Die Erklärung ist banal: Es geht oft schlicht ums Geld.
Dass Jimmy Kimmel (57),
US-Late-Night-Show-Moderator und Trump-Kritiker, von seinem Sender ABC
kaltgestellt wurde, ist das aktuellste Beispiel für die
Gleichschaltungsbestrebungen der Trump-Administration. Wer kritisch berichtet,
wird diffamiert, ausgeschlossen, verklagt und bedroht.
„Wenn die Rendite in Gefahr
ist, will sich Haltung niemand mehr leisten“
Die „New York Times“
verklagt der Präsident wegen angeblich falscher Berichterstattung auf
Milliarden. Gegen TV-Stars wie Stephen Colbert, Jimmy Fallon und andere, die
Trump von Berufs wegen regelmäßig mit Spott überziehen, pöbelt er seit Monaten.
Colbert hatte seinen Job schon verloren. Bei Kimmel war es nun eine Äußerung
zum Umgang der „MAGA-Gang“ mit dem Kirk-Attentat, die ihm zum Verhängnis wurde.
Kurz darauf drohte Trumps Chef der Medienaufsicht dem ABC-Mutterkonzern Disney
mit dem Entzug der Sendelizenz. [….]
(Maik Koltermann, Mopo, 18.09.2025)
Gilda Sahebi hat Recht. Man musste damit rechnen. Aber es
geht verdammt schnell.
[….] Colbert, der immer
schon bewies, dass Unterhaltung und Haltung keine Gegensätze sind, war Trumps
erstes Late-Night-Opfer, bei Kimmel reichte ein Monolog über den Mord an
Charlie Kirk: Er kritisierte jene, die das Verbrechen politisch ausschlachten
wollten, und hielt ihnen den sogenannten Spiegel vor. Was Late Night schon
immer war, nämlich kluge, zugespitzte Reflexion, wurde ihm zum Vorwurf.
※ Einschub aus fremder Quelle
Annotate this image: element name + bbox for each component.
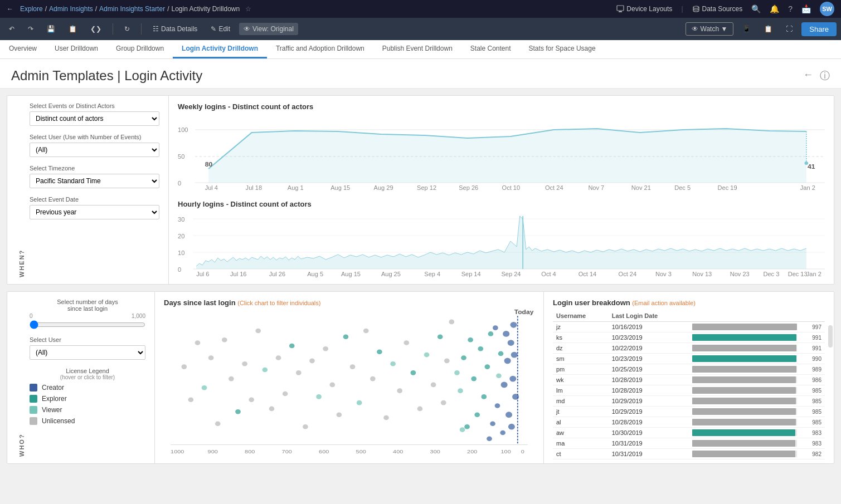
- breadcrumb-explore[interactable]: Explore: [20, 5, 43, 13]
- svg-text:20: 20: [178, 233, 184, 239]
- tab-login-activity-drilldown[interactable]: Login Activity Drilldown: [173, 40, 267, 58]
- table-row[interactable]: al 10/28/2019 985: [553, 417, 825, 428]
- share-button[interactable]: Share: [801, 22, 837, 36]
- cell-bar: [689, 428, 800, 438]
- back-icon[interactable]: ←: [7, 5, 13, 13]
- save-button[interactable]: 💾: [42, 23, 60, 35]
- timezone-filter-select[interactable]: Pacific Standard Time UTC Eastern Standa…: [30, 174, 159, 188]
- table-title-area: Login user breakdown (Email action avail…: [553, 299, 825, 307]
- table-area: Login user breakdown (Email action avail…: [544, 292, 834, 463]
- cell-last-login: 10/22/2019: [609, 343, 689, 354]
- svg-text:Jul 16: Jul 16: [230, 271, 247, 277]
- refresh-button[interactable]: ↻: [120, 23, 134, 35]
- cell-username: aw: [553, 428, 609, 438]
- x-0: 0: [521, 448, 524, 454]
- redo-button[interactable]: ↷: [23, 23, 38, 35]
- x-label-oct24: Oct 24: [545, 185, 563, 191]
- user-select[interactable]: (All): [30, 345, 145, 360]
- view-original-button[interactable]: 👁 View: Original: [239, 23, 298, 35]
- back-nav-icon[interactable]: ←: [803, 69, 813, 82]
- events-filter-select[interactable]: Distinct count of actors Number of event…: [30, 111, 159, 126]
- tab-overview[interactable]: Overview: [0, 40, 46, 58]
- table-row[interactable]: dz 10/22/2019 991: [553, 343, 825, 354]
- viewer-label: Viewer: [42, 406, 62, 414]
- share-notification-icon[interactable]: 📩: [801, 4, 811, 13]
- duplicate-button[interactable]: 📋: [64, 23, 81, 35]
- svg-point-36: [503, 331, 509, 337]
- breadcrumb-admin-insights[interactable]: Admin Insights: [49, 5, 93, 13]
- star-icon[interactable]: ☆: [245, 5, 251, 13]
- tab-publish-event[interactable]: Publish Event Drilldown: [373, 40, 461, 58]
- date-filter-select[interactable]: Previous year Last 30 days Last 7 days: [30, 205, 159, 219]
- cell-username: ma: [553, 438, 609, 449]
- cell-username: sm: [553, 354, 609, 364]
- svg-point-73: [289, 344, 295, 349]
- table-row[interactable]: aw 10/30/2019 983: [553, 428, 825, 438]
- svg-point-70: [309, 359, 315, 364]
- fullscreen-button[interactable]: ⛶: [781, 23, 797, 35]
- scatter-svg[interactable]: Today 1000 900 800 700 600 500 400 300 2…: [164, 307, 534, 457]
- svg-text:Aug 5: Aug 5: [307, 271, 323, 277]
- device-layouts-link[interactable]: Device Layouts: [616, 5, 672, 13]
- table-row[interactable]: lm 10/28/2019 985: [553, 385, 825, 396]
- svg-point-32: [512, 394, 519, 400]
- table-row[interactable]: ct 10/31/2019 982: [553, 449, 825, 459]
- svg-point-87: [195, 340, 201, 345]
- legend-viewer[interactable]: Viewer: [30, 406, 145, 414]
- table-row[interactable]: md 10/29/2019 985: [553, 396, 825, 407]
- svg-point-40: [481, 394, 487, 399]
- svg-point-42: [474, 412, 480, 417]
- tab-stale-content[interactable]: Stale Content: [461, 40, 520, 58]
- table-row[interactable]: sm 10/23/2019 990: [553, 354, 825, 364]
- svg-rect-0: [617, 6, 624, 11]
- table-row[interactable]: wk 10/28/2019 986: [553, 375, 825, 385]
- x-200: 200: [467, 448, 477, 454]
- breadcrumb-starter[interactable]: Admin Insights Starter: [99, 5, 165, 13]
- search-icon[interactable]: 🔍: [751, 4, 761, 13]
- table-row[interactable]: jz 10/16/2019 997: [553, 322, 825, 332]
- cell-value: 983: [800, 438, 825, 449]
- data-sources-link[interactable]: Data Sources: [692, 5, 743, 13]
- top-nav-right: Device Layouts | Data Sources 🔍 🔔 ? 📩 SW: [616, 2, 834, 16]
- svg-point-31: [508, 340, 514, 346]
- tablet-view-button[interactable]: 📋: [760, 23, 777, 35]
- svg-point-43: [471, 376, 477, 381]
- help-icon[interactable]: ?: [788, 4, 793, 13]
- svg-text:30: 30: [178, 217, 184, 223]
- phone-view-button[interactable]: 📱: [738, 23, 755, 35]
- user-filter-label: Select User (Use with Number of Events): [30, 134, 159, 140]
- legend-explorer[interactable]: Explorer: [30, 395, 145, 403]
- table-row[interactable]: pm 10/25/2019 989: [553, 364, 825, 375]
- notification-icon[interactable]: 🔔: [770, 4, 779, 13]
- undo-button[interactable]: ↶: [4, 23, 19, 35]
- edit-button[interactable]: ✎ Edit: [206, 23, 235, 35]
- data-details-button[interactable]: ☷ Data Details: [148, 23, 202, 35]
- table-scroll-handle[interactable]: [828, 325, 833, 348]
- x-label-sep12: Sep 12: [417, 185, 436, 191]
- svg-text:Sep 24: Sep 24: [502, 271, 521, 277]
- watch-button[interactable]: 👁 Watch ▼: [686, 22, 733, 36]
- x-1000: 1000: [171, 448, 184, 454]
- scatter-area: Days since last login (Click chart to fi…: [155, 292, 544, 463]
- hourly-area: [196, 216, 806, 269]
- info-icon[interactable]: ⓘ: [820, 69, 830, 82]
- svg-point-79: [249, 397, 254, 402]
- cell-value: 985: [800, 417, 825, 428]
- user-filter-select[interactable]: (All): [30, 143, 159, 157]
- svg-point-93: [496, 373, 502, 378]
- table-row[interactable]: ks 10/23/2019 991: [553, 332, 825, 343]
- table-row[interactable]: ma 10/31/2019 983: [553, 438, 825, 449]
- creator-color-dot: [30, 384, 37, 392]
- table-row[interactable]: jt 10/29/2019 985: [553, 407, 825, 417]
- svg-point-95: [500, 430, 505, 436]
- tab-user-drilldown[interactable]: User Drilldown: [46, 40, 107, 58]
- legend-creator[interactable]: Creator: [30, 384, 145, 392]
- tab-traffic-adoption[interactable]: Traffic and Adoption Drilldown: [267, 40, 373, 58]
- user-avatar[interactable]: SW: [820, 2, 834, 16]
- tab-stats-space[interactable]: Stats for Space Usage: [520, 40, 605, 58]
- days-range-slider[interactable]: [30, 320, 145, 329]
- tab-group-drilldown[interactable]: Group Drilldown: [107, 40, 173, 58]
- more-actions-button[interactable]: ❮❯: [86, 23, 106, 35]
- legend-unlicensed[interactable]: Unlicensed: [30, 417, 145, 425]
- events-filter-group: Select Events or Distinct Actors Distinc…: [30, 102, 159, 126]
Senderketten wie Nexstar verweigerten die Ausstrahlung, die Aufsichtsbehörde
FCC drohte und ABC setzte seine Show aus. Auf unbestimmte Zeit, wie es
offiziell heißt.

Dass diese Aus- und
Absetzungen Entscheidungen von ganz weit oben sind, bewies Trump mehr oder
weniger selbst, als er Ende Juli auf seiner Plattform schrieb, er weise jede
Verantwortung für Colberts Absetzung von sich – nur um einen halbgaren Satz
später Jimmy Kimmel und Jimmy Fallon als „die nächsten im unbegabten
Late-Night-Karussell“ zu verspotten und sich für ihren möglichen Untergang eine
Mitverantwortung zu wünschen. Das liest sich heute wie eine Bestellung. Das Late-Night-Format war einst das freie
Terrain für den respektlosen Witz und die ironische Selbstbefragung einer
ganzen Gesellschaft. Kimmels Sendung ist keine reine Unterhaltung, sondern eine
Kulturtechnik der Demokratie.
Dass er seiner Show beraubt
wird, ist mehr als ein medienpolitischer Zwischenfall. Es ist ein Desaster.